Muhammad Nashnoush (born June 14, 1988, in Tripoli), is a Libyan footballer who currently plays for Al-Ahli Tripoli as a goalkeeper.

Club career

Muhammad Nashnoush started his career at Al-Shat in 2010. In 2011, he signed for Al-Ittihad Tripoli. However, he did not make any appearances for the club after the 2010-11 Libyan Premier League was cancelled due to the 2011 Libyan Civil War. After the war ended and the league started, he signed for Al-Ahly Tripoli.
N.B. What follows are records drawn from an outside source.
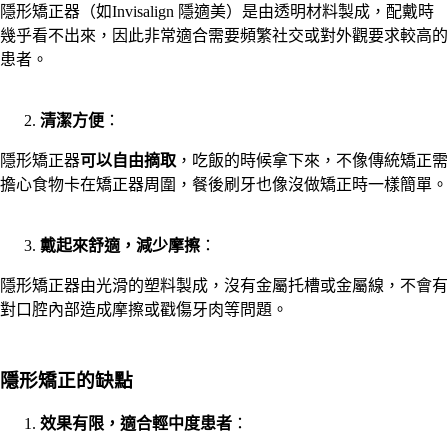
隱形矯正器（如Invisalign 隱適美）是由透明材料製成，配戴時
幾乎看不出來，因此非常適合需要頻繁社交或對外觀要求較高的
患者。
清潔方便
：
隱形矯正器
可以自由摘取
，吃飯的時候拿下來，不像傳統矯正需
擔心食物卡在矯正器周圍，餐後刷牙也像沒做矯正時一樣簡單。
戴起來舒適，減少摩擦
：
隱形矯正器由光滑的塑料製成，沒有金屬托槽或金屬線，不會有
對口腔內部造成摩擦或戳傷牙肉等問題。
隱形矯正的缺點
效果有限，適合輕中度患者
：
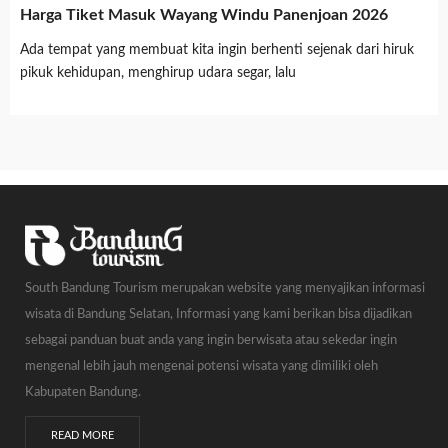
Harga Tiket Masuk Wayang Windu Panenjoan 2026
Ada tempat yang membuat kita ingin berhenti sejenak dari hiruk
pikuk kehidupan, menghirup udara segar, lalu
South Bandung Tourism merupakan website yang menyajikan informasi
wisata di Bandung Selatan, Informasi yang kami berikan bisa dijadikan
sebagai panduan buat anda yang ingin berwisata atau sekedar ingin
mengenal lebih jauh mengenai potensi wisata yang dimiliki oleh
Kabupaten Bandung.
READ MORE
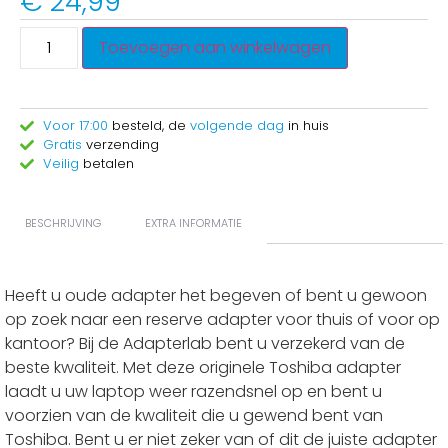
€
24,99
Toevoegen aan winkelwagen
Voor 17:00
besteld, de
volgende dag
in huis
Gratis
verzending
Veilig
betalen
BESCHRIJVING
EXTRA INFORMATIE
Heeft u oude adapter het begeven of bent u gewoon
op zoek naar een reserve adapter voor thuis of voor op
kantoor? Bij de Adapterlab bent u verzekerd van de
beste kwaliteit. Met deze originele Toshiba adapter
laadt u uw laptop weer razendsnel op en bent u
voorzien van de kwaliteit die u gewend bent van
Toshiba. Bent u er niet zeker van of dit de juiste adapter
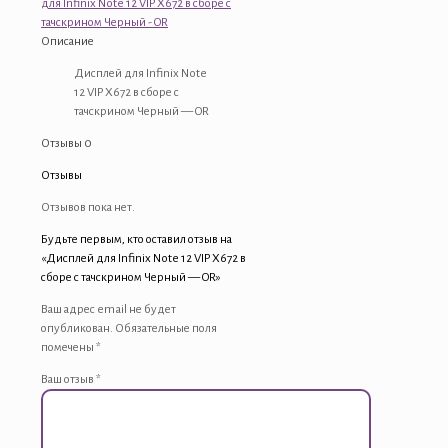
для Infinix Note 12 VIP X672 в сборе с
Note
тачскрином Черный - OR
12
Описание
VIP
X672
Дисплей для Infinix Note
в
12 VIP X672 в сборе с
сборе
тачскрином Черный — OR
с
Отзывы
0
тачскрином
Черный
Отзывы
-
OR
Отзывов пока нет.
Будьте первым, кто оставил отзыв на
«Дисплей для Infinix Note 12 VIP X672 в
сборе с тачскрином Черный — OR»
Ваш адрес email не будет
опубликован.
Обязательные поля
помечены
*
Ваш отзыв
*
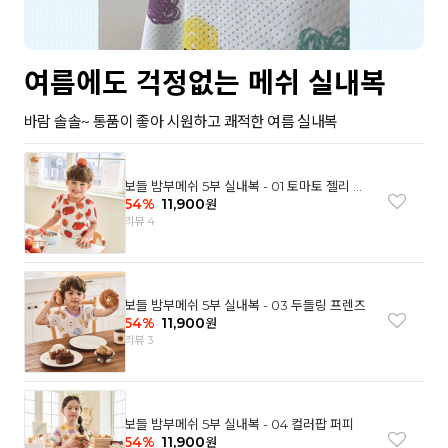
여름에도 걱정없는 메쉬 실내복
바람 솔솔~ 통품이 좋아 시원하고 쾌적한 여름 실내복
보들 밤부메쉬 5부 실내복 - 01 토마토 젤리 베
어
54
%
11,900
원
리뷰 4
보들 밤부메쉬 5부 실내복 - 03 두들링 프렌즈
54
%
11,900
원
리뷰 3
보들 밤부메쉬 5부 실내복 - 04 컬러팝 퍼피
54
%
11,900
원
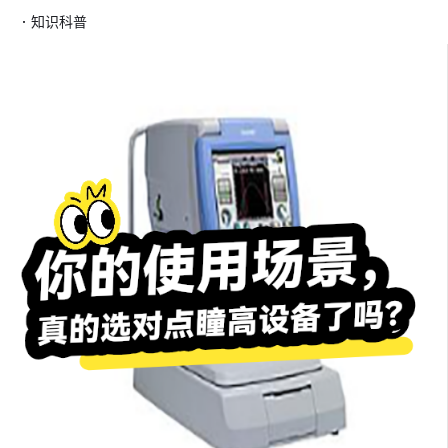
·
知识科普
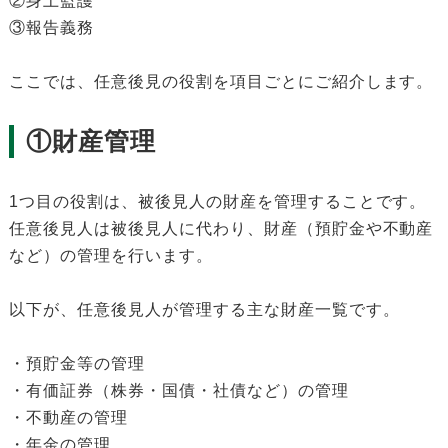
②身上監護
③報告義務
ここでは、任意後見の役割を項目ごとにご紹介します。
①財産管理
1つ目の役割は、被後見人の財産を管理することです。
任意後見人は被後見人に代わり、財産（預貯金や不動産
など）の管理を行います。
以下が、任意後見人が管理する主な財産一覧です。
・預貯金等の管理
・有価証券（株券・国債・社債など）の管理
・不動産の管理
・年金の管理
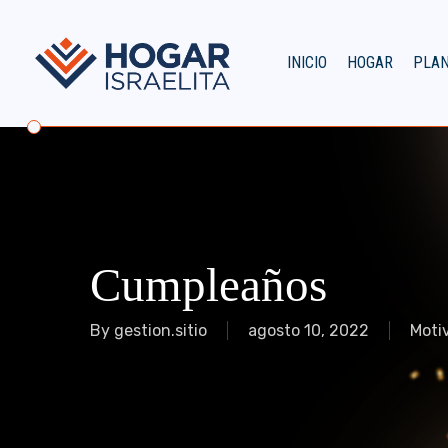
Skip
to
main
INICIO
HOGAR
PLA
content
Cumpleaños
By
gestion.sitio
agosto 10, 2022
Motiv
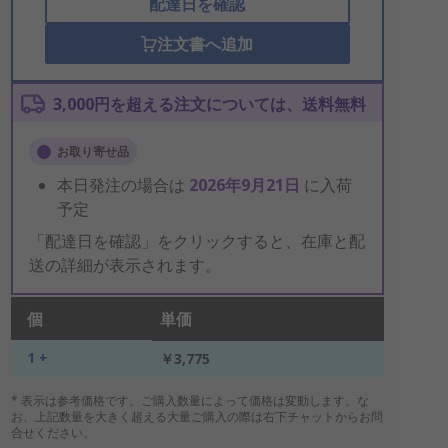
配達日を確認
注文書へ追加
3,000円を超える注文については、送料無料
お取り寄せ品
本日発注の場合は
2026年9月21日
に入荷
予定
「配達日を確認」をクリックすると、在庫と配
送の詳細が表示されます。
個
単価
1 +
￥3,775
* 表示は参考価格です。ご購入数量によって価格は変動します。な
お、上記数量を大きく超える大量ご購入の際は右下チャットからお問
合せください。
He is now the vice-captain and the first-choice goalkeeper of the club.

International career

Muhammad Nashnoush was first called into the Libyan national football team in 2010. He made his first appearance in an 2012 Africa Cup of Nations qualification match against Comoros in June 2011, coming on as a substitute. The match ended 1-1. After qualifying for the Africa Cup of Nations, he was named in the 23-man squad to compete in the tournament. However, he was an unused substitute in the whole tournament.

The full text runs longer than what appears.